Nessa viagem, ele ouviu, à noite, no meio da chapada desabitada, o longínquo batido de um pilão varando a madrugada. E soube por um tropeiro qual era o seu significado.
“Meninos, eu vi!”
Pois bem! Quem leu o livro e tem a alma sertaneja ficou com aquelas batidas de pilão na lembrança. E certamente com a curiosidade de conhecer o lugar onde se passou aquela cena. É que ela representa, em síntese, como destaca Neiva Moreira, a generosidade pura, a solidariedade espontânea e desinteressada.
Eu, particularmente, tive o privilégio de satisfazer essa curiosidade. Anos depois da leitura do livro, conheci a região onde batia o pilão da madrugada.

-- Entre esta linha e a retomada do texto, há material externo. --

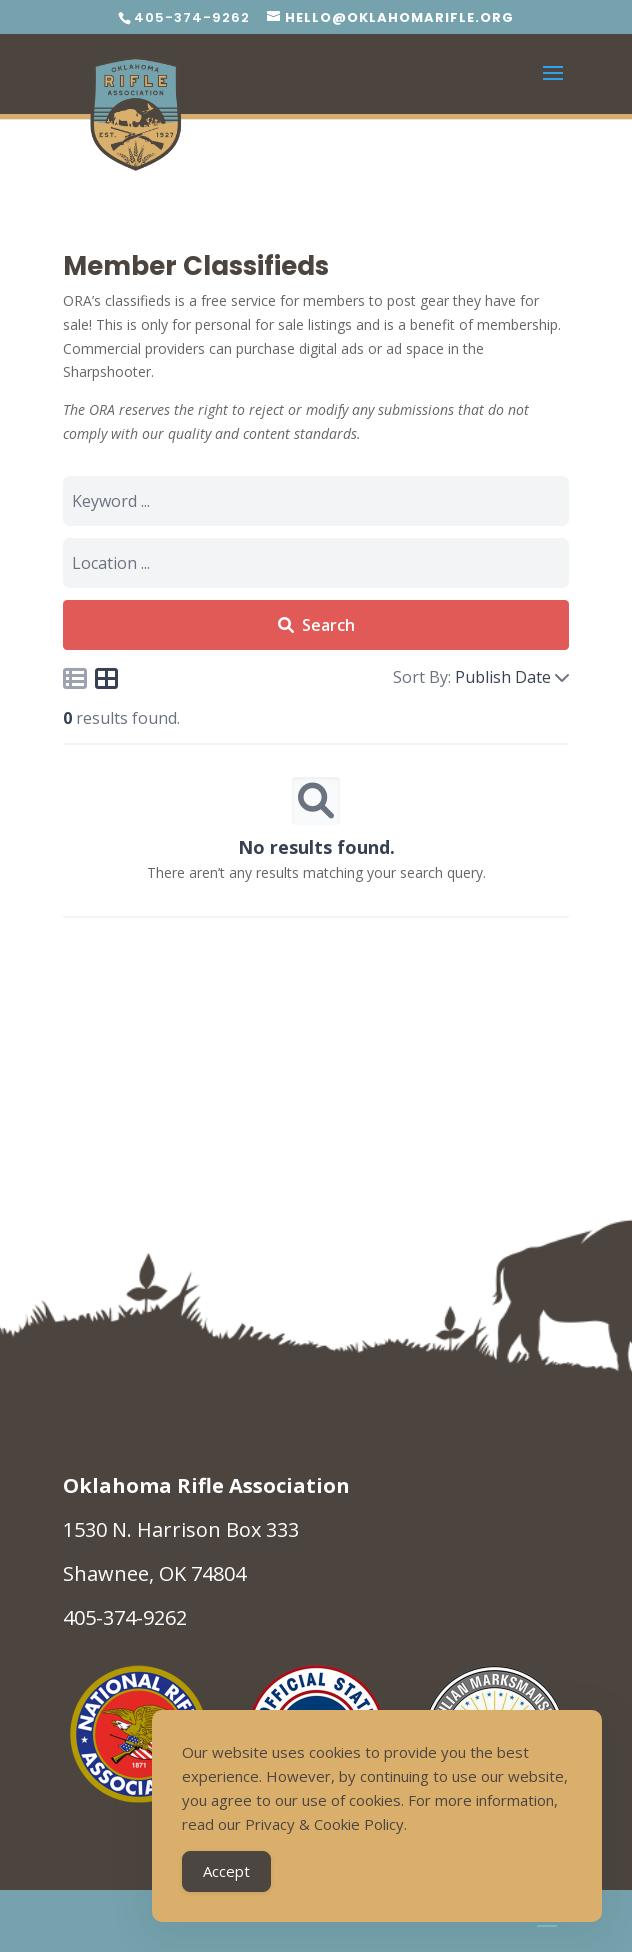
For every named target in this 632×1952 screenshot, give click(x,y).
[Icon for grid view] (107, 681)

Ou seja, como escreveu outro maranhense, Gonçalves Dias, “meninos, eu vi!”
E fui levado àquelas paragens pelo jornalista Raimundo Cazé, amigo e conterrâneo de Neiva Moreira, nascidos no mesmo Estado e na mesma cidade.
Através do Cazé, conheci também a casa de Dona Noca, tema de outra crônica de saudade para rememorar a convivência com o querido amigo, arrebatado pela Covid-19 em 26 de abril passado, aos 77 anos.